ECHO No. 4 (once very popular in the Southern States of America).—"If anybody can show me in the Bible the command, 'Thou shalt not hold slaves,' I am ready to keep it; but I haven't found it yet. I find ten commandments, and it's as much as I can do to keep them; and I've no desire to make them into eleven or twelve."
Illustrations might be multiplied, but these may suffice.
Yet one word.
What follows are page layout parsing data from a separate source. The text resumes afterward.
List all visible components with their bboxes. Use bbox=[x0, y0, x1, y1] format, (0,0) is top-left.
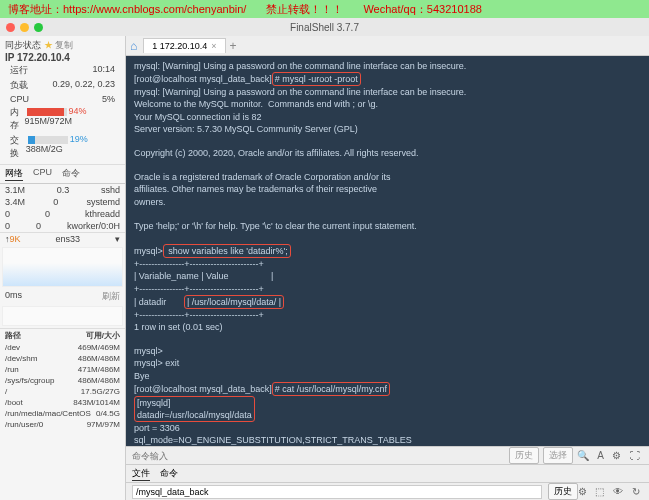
process-row: 00kworker/0:0H bbox=[0, 220, 125, 232]
sidebar: 同步状态 ★ 复制 IP 172.20.10.4 运行10:14 负载0.29,… bbox=[0, 36, 126, 500]
connection-tab[interactable]: 1 172.20.10.4× bbox=[143, 38, 225, 53]
close-icon[interactable] bbox=[6, 23, 15, 32]
chevron-down-icon[interactable]: ▾ bbox=[115, 234, 120, 244]
path-input[interactable] bbox=[132, 485, 542, 499]
tab-cpu[interactable]: CPU bbox=[33, 167, 52, 181]
process-row: 00kthreadd bbox=[0, 208, 125, 220]
history-button[interactable]: 历史 bbox=[509, 447, 539, 464]
process-row: 3.4M0systemd bbox=[0, 196, 125, 208]
tab-cmd[interactable]: 命令 bbox=[62, 167, 80, 181]
path-toolbar-icons[interactable]: ⚙ ⬚ 👁 ↻ bbox=[578, 486, 643, 497]
path-history-button[interactable]: 历史 bbox=[548, 483, 578, 500]
disk-row: /17.5G/27G bbox=[0, 386, 125, 397]
minimize-icon[interactable] bbox=[20, 23, 29, 32]
add-tab-icon[interactable]: + bbox=[230, 39, 237, 53]
blog-link[interactable]: https://www.cnblogs.com/chenyanbin/ bbox=[63, 3, 246, 15]
disk-row: /dev/shm486M/486M bbox=[0, 353, 125, 364]
home-icon[interactable]: ⌂ bbox=[130, 39, 137, 53]
copy-button[interactable]: 复制 bbox=[55, 40, 73, 50]
tab-network[interactable]: 网络 bbox=[5, 167, 23, 181]
ip-address: IP 172.20.10.4 bbox=[5, 52, 120, 63]
process-row: 3.1M0.3sshd bbox=[0, 184, 125, 196]
tab-files[interactable]: 文件 bbox=[132, 467, 150, 481]
maximize-icon[interactable] bbox=[34, 23, 43, 32]
refresh-button[interactable]: 刷新 bbox=[102, 290, 120, 303]
latency-chart bbox=[2, 306, 123, 326]
disk-row: /dev469M/469M bbox=[0, 342, 125, 353]
banner: 博客地址：https://www.cnblogs.com/chenyanbin/… bbox=[0, 0, 649, 18]
close-tab-icon[interactable]: × bbox=[211, 41, 216, 51]
select-button[interactable]: 选择 bbox=[543, 447, 573, 464]
command-input[interactable] bbox=[132, 451, 509, 461]
disk-row: /run/media/mac/CentOS0/4.5G bbox=[0, 408, 125, 419]
connection-tabs: ⌂ 1 172.20.10.4× + bbox=[126, 36, 649, 56]
disk-row: /boot843M/1014M bbox=[0, 397, 125, 408]
sidebar-tabs: 网络 CPU 命令 bbox=[0, 165, 125, 184]
disk-row: /sys/fs/cgroup486M/486M bbox=[0, 375, 125, 386]
network-chart bbox=[2, 247, 123, 287]
disk-row: /run471M/486M bbox=[0, 364, 125, 375]
file-tabs: 文件 命令 bbox=[126, 464, 649, 482]
disk-row: /run/user/097M/97M bbox=[0, 419, 125, 430]
command-prompt: 历史 选择 🔍 A ⚙ ⛶ bbox=[126, 446, 649, 464]
window-title: FinalShell 3.7.7 bbox=[290, 22, 359, 33]
window-titlebar: FinalShell 3.7.7 bbox=[0, 18, 649, 36]
interface-label: ens33 bbox=[55, 234, 80, 244]
path-bar: 历史 ⚙ ⬚ 👁 ↻ bbox=[126, 482, 649, 500]
terminal[interactable]: mysql: [Warning] Using a password on the… bbox=[126, 56, 649, 446]
tab-commands[interactable]: 命令 bbox=[160, 467, 178, 480]
toolbar-icons[interactable]: 🔍 A ⚙ ⛶ bbox=[577, 450, 643, 461]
Can any Christian picture to himself the
Blessed Master with "a good cigar in His mouth?" Should we
not be shocked to see such a representation—even though painted
with all the exquisite skill of the best of the old masters? I
think so. Practical Christianity consists in a constant endeavor to
to be in all things like Christ.
97, Camberwell Road,
|I am, Sir,|
|W. M. HUTCHINGS.|
Also by W. M. Hutchings
|Christianity and Secularism Contrasted: Report of the Two Nights' Debate, at Wigan, Between Iconoclast [i.e. Charles Bradlaugh] and W.M. Hutchings (with Charles Bradlaugh, 1833-1891) (London: Barker and Holyoake, 1861)|
|Adults must not set a bad example. See Meta Lander, The Tobacco Problem (Boston: Lee and Shepard, 1882), pages 271 and 282.|
Rev. Spurgeon did change position in response to pleas such as the above. The tobacco lobby made an advertisement saying, 'Smoke the Cigars that Spurgeon Smokes.' He came to realize that such a message about him and his example undermined his testimony, so he stopped smoking.